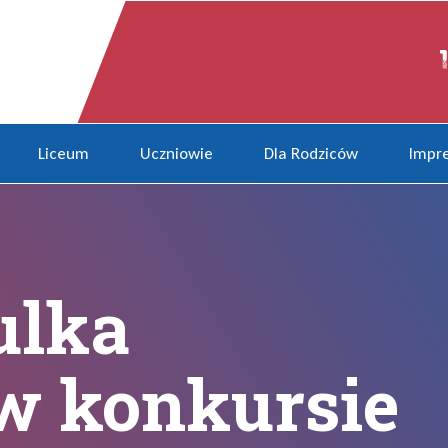
onkursie recytatorskim
Liceum
Uczniowie
Dla Rodziców
Impre
ulka
 w konkursie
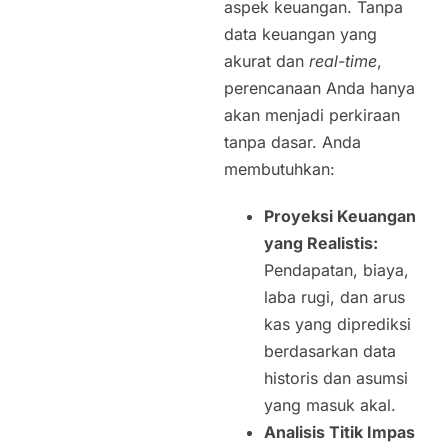
aspek keuangan. Tanpa
data keuangan yang
akurat dan
real-time
,
perencanaan Anda hanya
akan menjadi perkiraan
tanpa dasar. Anda
membutuhkan:
Proyeksi Keuangan
yang Realistis:
Pendapatan, biaya,
laba rugi, dan arus
kas yang diprediksi
berdasarkan data
historis dan asumsi
yang masuk akal.
Analisis Titik Impas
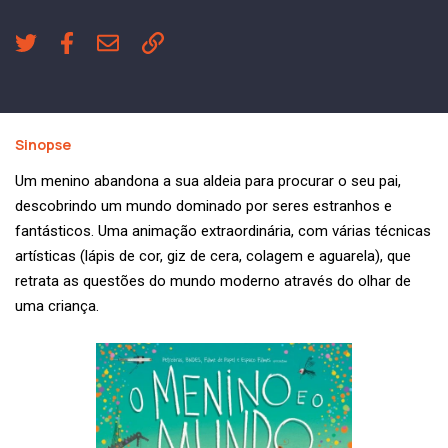
Sinopse
Um menino abandona a sua aldeia para procurar o seu pai,
descobrindo um mundo dominado por seres estranhos e
fantásticos. Uma animação extraordinária, com várias técnicas
artísticas (lápis de cor, giz de cera, colagem e aguarela), que
retrata as questões do mundo moderno através do olhar de
uma criança.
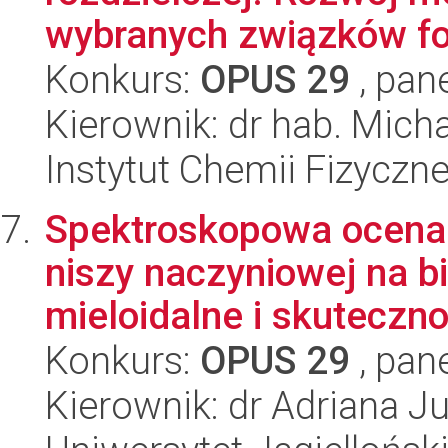
wybranych związków fo
Konkurs:
OPUS 29
, pan
Kierownik: dr hab. Mic
Instytut Chemii Fizyczn
Spektroskopowa ocena
niszy naczyniowej na b
mieloidalne i skutecznoś
Konkurs:
OPUS 29
, pan
Kierownik: dr Adriana 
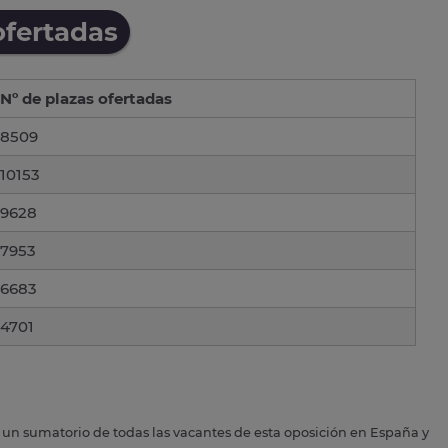
ofertadas
Nº de plazas ofertadas
8509
10153
9628
7953
6683
4701
s un sumatorio de todas las vacantes de esta oposición en España y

_ _ _

What to produce: Without the pictures, copy the material exactly as given.

Written answer:
onkursie recytatorskim
Liceum
Uczniowie
Dla Rodziców
Impre
ulka
 w konkursie
aspek keuangan. Tanpa
data keuangan yang
akurat dan
real-time
,
perencanaan Anda hanya
akan menjadi perkiraan
tanpa dasar. Anda
membutuhkan:
Proyeksi Keuangan
yang Realistis:
Pendapatan, biaya,
laba rugi, dan arus
kas yang diprediksi
berdasarkan data
historis dan asumsi
yang masuk akal.
Analisis Titik Impas
Sinopse
Um menino abandona a sua aldeia para procurar o seu pai,
descobrindo um mundo dominado por seres estranhos e
fantásticos. Uma animação extraordinária, com várias técnicas
artísticas (lápis de cor, giz de cera, colagem e aguarela), que
retrata as questões do mundo moderno através do olhar de
uma criança.
wybranych związków fo
Konkurs:
OPUS 29
, pan
Kierownik: dr hab. Mic
Instytut Chemii Fizyczn
Spektroskopowa ocena
niszy naczyniowej na b
mieloidalne i skutecznoś
Konkurs:
OPUS 29
, pan
Kierownik: dr Adriana 
ofertadas
Nº de plazas ofertadas
8509
10153
9628
7953
6683
4701
s un sumatorio de todas las vacantes de esta oposición en España y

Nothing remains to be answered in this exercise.